Por Roberto Morales.-

Hace ya algunos ayeres, muchos diría yo, empecé a trabajar como “cablista” en La Opinión de Torreón, dirigido entonces por la férrea mano de Velia Margarita Guerrero.

“Cablista” era un adjetivo por demás extraordinario para no minimizar la sencillez del empleo por el que pagaban poco más que un salario mínimo, con todo y los descuentos de los bandidos cetemistas de siempre. La función de tal encargo era el de recoger la información que, en larga tira de papel,  mandaban los medios nacionales a través de teletipos, –que ahora son aparatos de la historia— para después con “claves secretas”, colocar acentos y mayúsculas.

En fin, no era el tema del viejo periodismo que quería tratar, sino el del salario que percibía y la forma en que lo controlaba mi madre.

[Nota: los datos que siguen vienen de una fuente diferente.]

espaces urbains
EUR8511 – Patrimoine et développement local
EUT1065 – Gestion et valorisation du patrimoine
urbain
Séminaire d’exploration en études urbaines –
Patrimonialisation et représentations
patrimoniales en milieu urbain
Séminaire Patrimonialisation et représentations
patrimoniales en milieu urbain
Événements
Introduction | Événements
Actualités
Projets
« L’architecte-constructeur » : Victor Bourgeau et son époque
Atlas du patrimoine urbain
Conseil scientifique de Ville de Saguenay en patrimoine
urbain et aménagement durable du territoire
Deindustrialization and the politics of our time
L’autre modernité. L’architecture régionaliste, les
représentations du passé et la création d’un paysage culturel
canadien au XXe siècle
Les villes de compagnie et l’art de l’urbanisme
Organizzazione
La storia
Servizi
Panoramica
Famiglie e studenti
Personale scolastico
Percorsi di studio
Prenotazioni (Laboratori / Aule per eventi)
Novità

Ella decidía distribuir mi raquítico sobre entre las prioridades de la casa, algunos parientes flojos y, al final, si quedaba dejaba algunos pesos en mis manos para que pudiera ir al cine o a la cantina a tomar una cerveza.

Hoy, comparo ese reparto familiar de mi dinero con el famoso Pacto Fiscal donde el gobierno federal se convierte en la madre que reparte el dinero que generan los estados.

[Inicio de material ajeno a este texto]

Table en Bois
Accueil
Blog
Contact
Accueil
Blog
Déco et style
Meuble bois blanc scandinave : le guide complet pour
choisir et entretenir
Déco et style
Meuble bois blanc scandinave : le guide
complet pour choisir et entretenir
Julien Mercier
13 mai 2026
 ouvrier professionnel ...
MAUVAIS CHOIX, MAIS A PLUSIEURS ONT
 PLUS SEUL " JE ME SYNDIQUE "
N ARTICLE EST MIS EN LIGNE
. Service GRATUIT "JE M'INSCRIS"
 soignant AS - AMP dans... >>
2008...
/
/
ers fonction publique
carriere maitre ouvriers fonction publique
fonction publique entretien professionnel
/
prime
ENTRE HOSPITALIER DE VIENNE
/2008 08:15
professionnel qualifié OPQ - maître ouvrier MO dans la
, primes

Ese Pacto Fiscal, para quienes no saben con qué carajos se come, fue un acuerdo entre Federación y Estados que se reformó en 1980. En este aún vigente documento se explica que todos los impuestos federales que se cobren vayan a parar a una bolsa común para ser repartidos después de acuerdo a las necesidades y carencias de cada quien o cada cual.

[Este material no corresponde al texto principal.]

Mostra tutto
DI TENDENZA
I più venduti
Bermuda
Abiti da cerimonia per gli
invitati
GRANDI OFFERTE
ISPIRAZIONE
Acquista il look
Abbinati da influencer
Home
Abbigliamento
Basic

Sin embargo, en 40 años las cosas han cambiado, los estados amolados económicamente lograron salir de raquítica economía y ya no necesitaron del dinero de otros estados salvo algunas excepciones donde la miseria y el olvido siguen cabalgando con todo y la 4T que encabeza el Presidente Andrés López.

Entonces ahora resulta que la mayor parte de esa bolsa común se queda en manos del gobierno federal quien hace y deshace a su antojo con ese dinero, lo mismo lo regala para fines clientelares que para cumplir caprichos de un personaje al que el poder, que tanto buscó a lo largo de casi 20 años, lo volvió loco.

Es ahí donde aparecen por primera vez las voces discordantes de 5 gobernadores, más otros que se agregarán en unos meses más en cuanto concluya la pandemia del coronavirus, para exigir la revisión de ese pacto.

Y van ejemplos. El caso de los estados del Noreste es muy peculiar. Es una mina de oro para que Andrés López y su camarilla se enriquezcan.

Por cada peso que se genera en Coahuila, Nuevo León y Tamaulipas, además de Durango y Michoacán, la federación, con su pacto en mano, devuelve 20 centavos o menos. Si, así es, 20 centavos de regreso por cada peso recaudado de las empresas, comercios, negocios, profesionistas, todos pagadores de impuestos.

¿Y qué pasa con los otros 80 centavos? He ahí una pregunta cuya respuesta solo la conocen quienes manejan el dinero en este país.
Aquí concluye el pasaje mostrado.